Was ist das Erfolgsrezept des Dreikönigsjazz in Berg? Das musste man bei der 24. Auflage am Samstagabend nicht erst fragen, das spürte man. Es wurde geschwätzt, gelacht, dazu die Speisen der Brauereigaststätte gegessen - und vor allem eines: die lockere, kurzweilige, gleichwohl faszinierende Musiksession genossen, dabei gesummt, geklatscht, mit den Fingern geschnippt und mit den Füßen getrippelt.

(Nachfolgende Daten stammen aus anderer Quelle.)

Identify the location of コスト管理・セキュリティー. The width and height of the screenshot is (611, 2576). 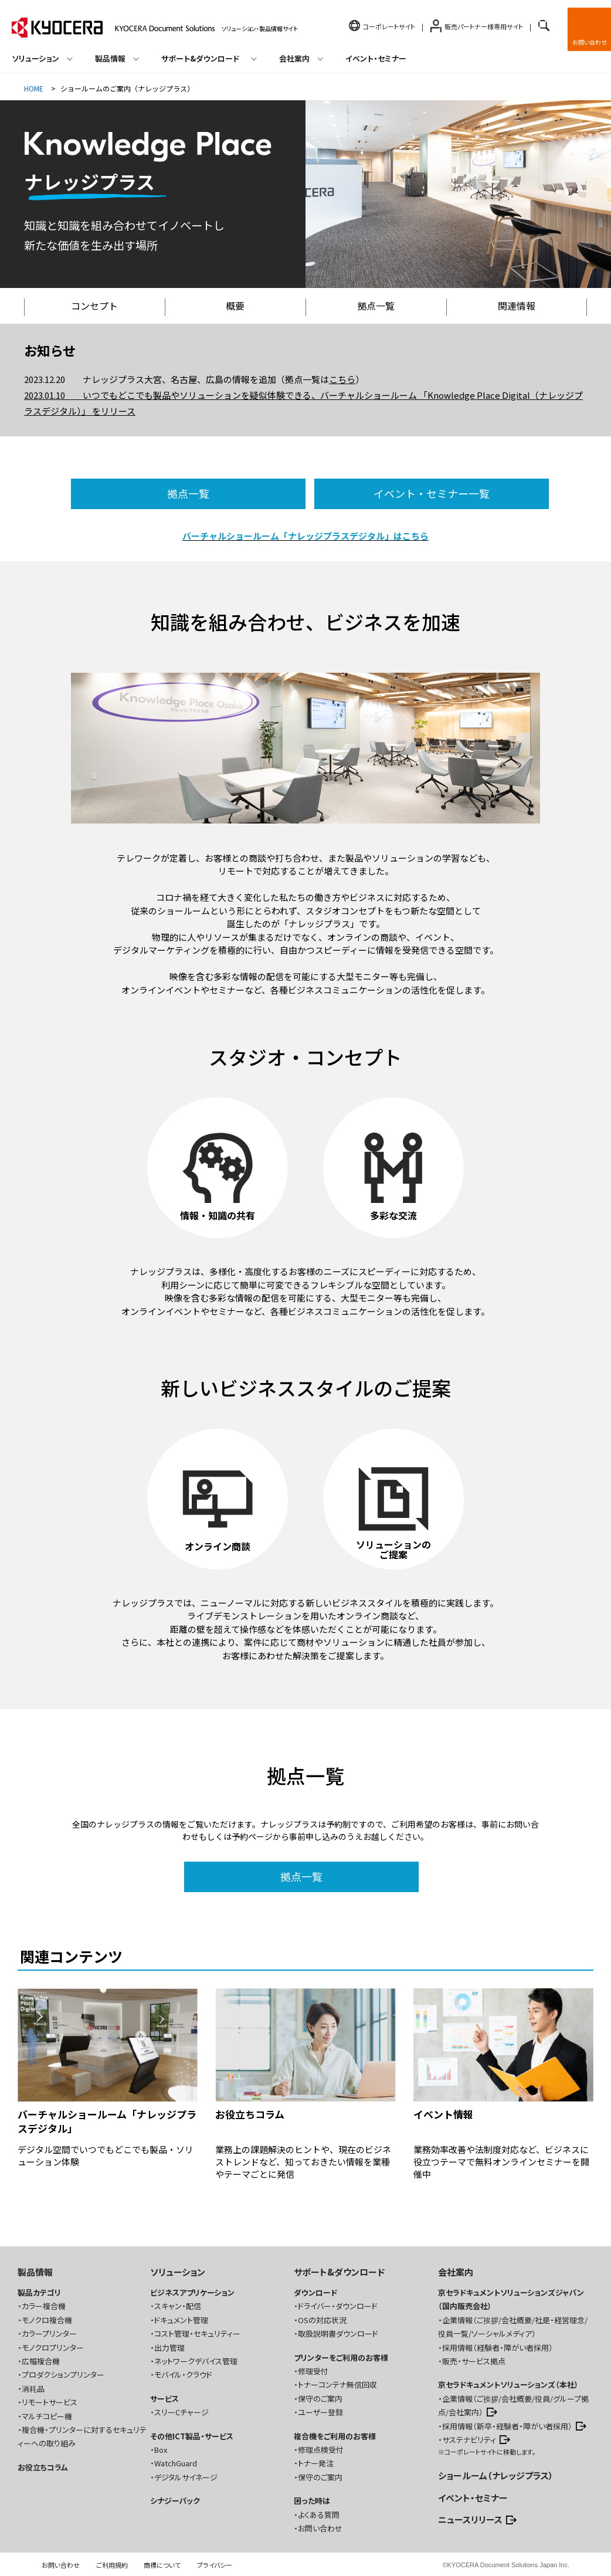 (197, 2333).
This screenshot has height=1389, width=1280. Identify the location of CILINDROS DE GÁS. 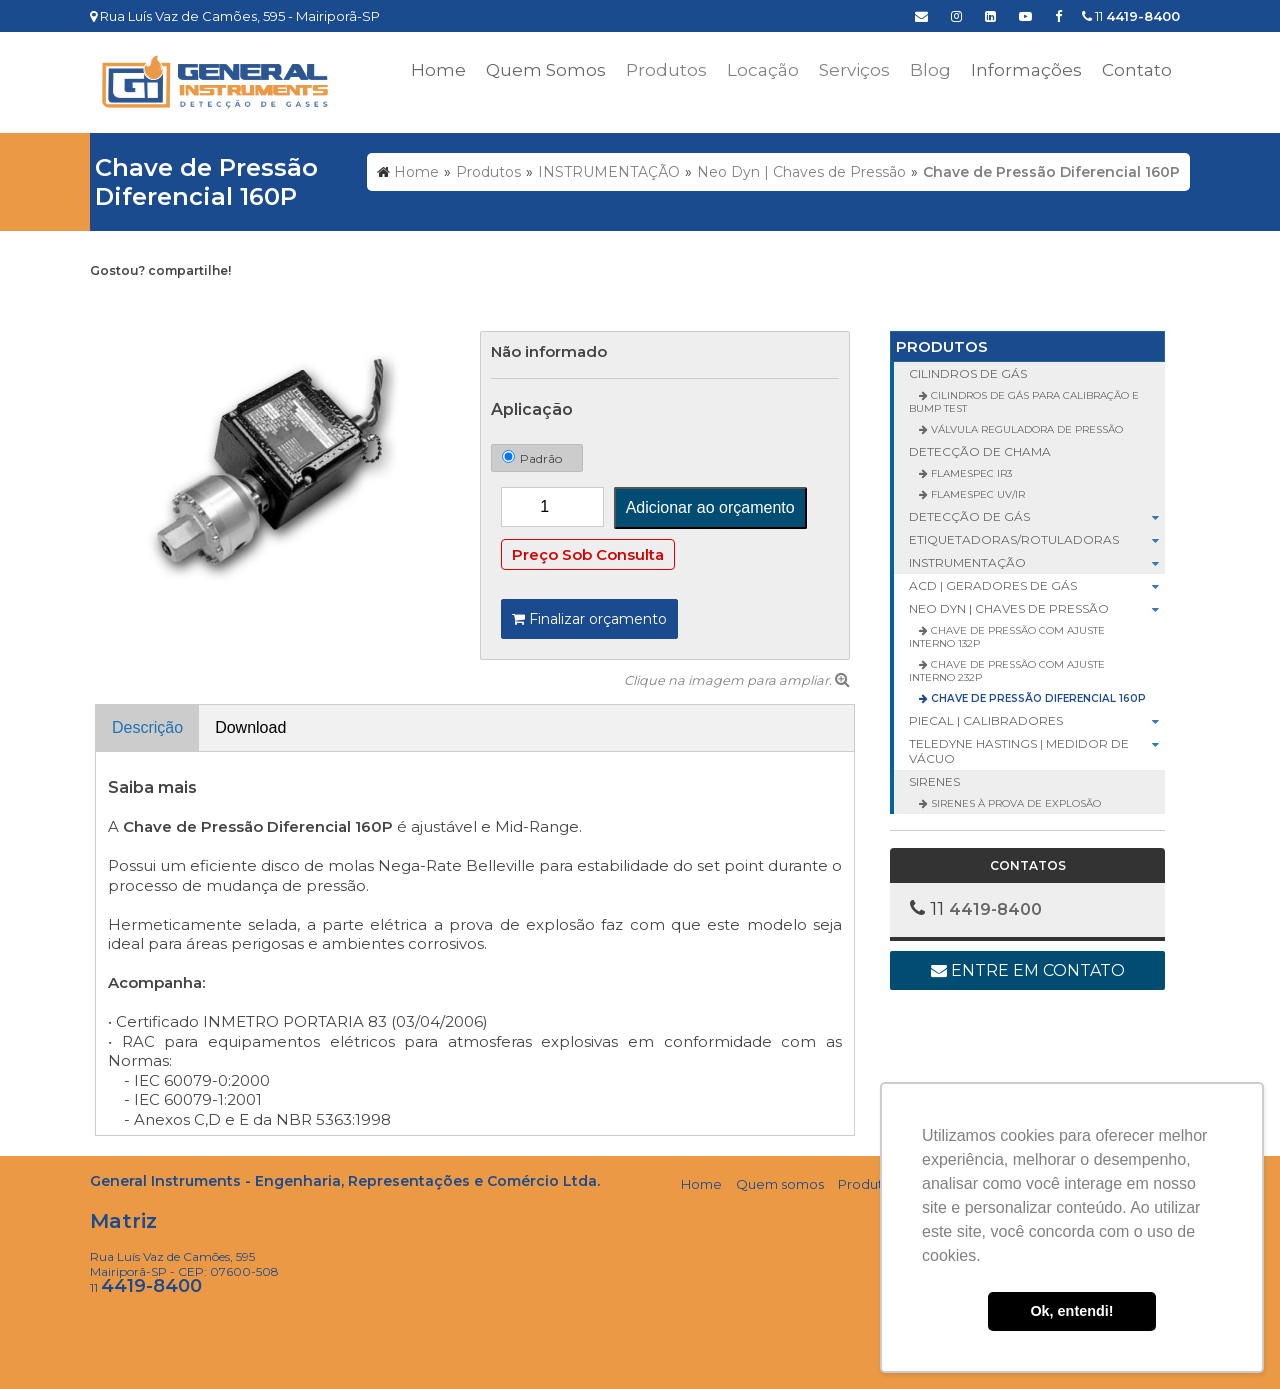 (968, 373).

Manfred Walter brachte auf den Punkt, warum die "Jazzband 47" erneut auf hervorragende Resonanz stieß: "Die meisten in unserer Combo spielen schon seit 25 Jahren zusammen, in der aktuellen Besetzung seit 18 Jahren. Wir machen gemeinsam Musik, weil es uns riesigen Spaß macht, weil es ein bedeutendes Stück Leben für uns ist. Und das wollen wir auch den Zuhörern verinnerlichen." Als weiteren Aspekt nannte er das persönliche Verhältnis der Combo zum Publikum. "Die meisten Leute hier kennen uns und einander." Aus dem Publikum war zu hören, "an der ,Jazzband 47 ist klasse, dass sie sich nicht stur auf eine Musikrichtung versteifen, sondern auch mal ganz neuen Sound mit reinbringen".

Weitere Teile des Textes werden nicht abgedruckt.